**Exercise prompt:** Your reply should hold exactly the lines from the one that contains "de tout. En" through the end of the data. Repeat them word for word.

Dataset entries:
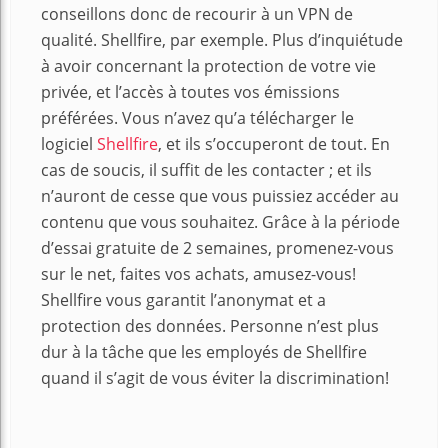
conseillons donc de recourir à un VPN de
qualité. Shellfire, par exemple. Plus d’inquiétude
à avoir concernant la protection de votre vie
privée, et l’accès à toutes vos émissions
préférées. Vous n’avez qu’a télécharger le
logiciel
Shellfire
, et ils s’occuperont de tout. En
cas de soucis, il suffit de les contacter ; et ils
n’auront de cesse que vous puissiez accéder au
contenu que vous souhaitez. Grâce à la période
d’essai gratuite de 2 semaines, promenez-vous
sur le net, faites vos achats, amusez-vous!
Shellfire vous garantit l’anonymat et a
protection des données. Personne n’est plus
dur à la tâche que les employés de Shellfire
quand il s’agit de vous éviter la discrimination!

**Answer to the problem:**
, et ils s’occuperont de tout. En
cas de soucis, il suffit de les contacter ; et ils
n’auront de cesse que vous puissiez accéder au
contenu que vous souhaitez. Grâce à la période
d’essai gratuite de 2 semaines, promenez-vous
sur le net, faites vos achats, amusez-vous!
Shellfire vous garantit l’anonymat et a
protection des données. Personne n’est plus
dur à la tâche que les employés de Shellfire
quand il s’agit de vous éviter la discrimination!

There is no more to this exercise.